Not only do you recover the EC family 2.1.1.-, you also get entries to REACTOME that were not present before, and a new relationship to another GO term, part_of instead of IS_A. If we had all of the data in our graph, querying GO term 0000234 could reveal the REACTOME entries of 0008168. We would need the correct query, and graph databases must be traversed correctly. These are all topics that will be covered later.

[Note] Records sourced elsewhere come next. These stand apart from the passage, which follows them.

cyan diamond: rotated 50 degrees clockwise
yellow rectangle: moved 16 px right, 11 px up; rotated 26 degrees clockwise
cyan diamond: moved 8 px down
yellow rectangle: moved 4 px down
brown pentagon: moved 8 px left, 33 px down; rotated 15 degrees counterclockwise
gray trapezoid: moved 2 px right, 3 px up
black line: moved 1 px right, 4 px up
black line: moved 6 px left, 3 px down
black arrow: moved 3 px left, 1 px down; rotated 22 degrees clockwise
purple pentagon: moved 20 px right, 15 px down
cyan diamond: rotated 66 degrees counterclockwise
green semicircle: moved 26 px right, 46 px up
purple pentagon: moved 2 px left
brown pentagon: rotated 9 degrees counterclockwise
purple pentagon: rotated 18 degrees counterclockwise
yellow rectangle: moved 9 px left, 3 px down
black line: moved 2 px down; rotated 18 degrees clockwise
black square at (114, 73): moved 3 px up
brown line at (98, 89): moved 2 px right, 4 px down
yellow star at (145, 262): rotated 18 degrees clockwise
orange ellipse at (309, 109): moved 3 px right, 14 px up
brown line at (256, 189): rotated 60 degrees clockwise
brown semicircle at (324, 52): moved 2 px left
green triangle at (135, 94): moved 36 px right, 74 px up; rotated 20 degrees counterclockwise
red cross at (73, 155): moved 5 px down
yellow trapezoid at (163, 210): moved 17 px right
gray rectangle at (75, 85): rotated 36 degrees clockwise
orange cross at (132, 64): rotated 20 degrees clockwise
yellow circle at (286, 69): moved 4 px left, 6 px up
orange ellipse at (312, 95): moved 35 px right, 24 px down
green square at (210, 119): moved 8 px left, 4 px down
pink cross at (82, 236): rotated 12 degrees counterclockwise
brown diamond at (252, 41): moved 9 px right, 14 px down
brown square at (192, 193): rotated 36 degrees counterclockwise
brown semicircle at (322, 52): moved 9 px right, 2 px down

This post exists to provide a basic introduction to the concepts of the graph database, and to briefly explore how GO Terms may be connected.

A note on style: In my databases I capitalize the relationships. In this blog I am attempting to capitalize and italicize them to make them stand out. I never pluralize them in the database.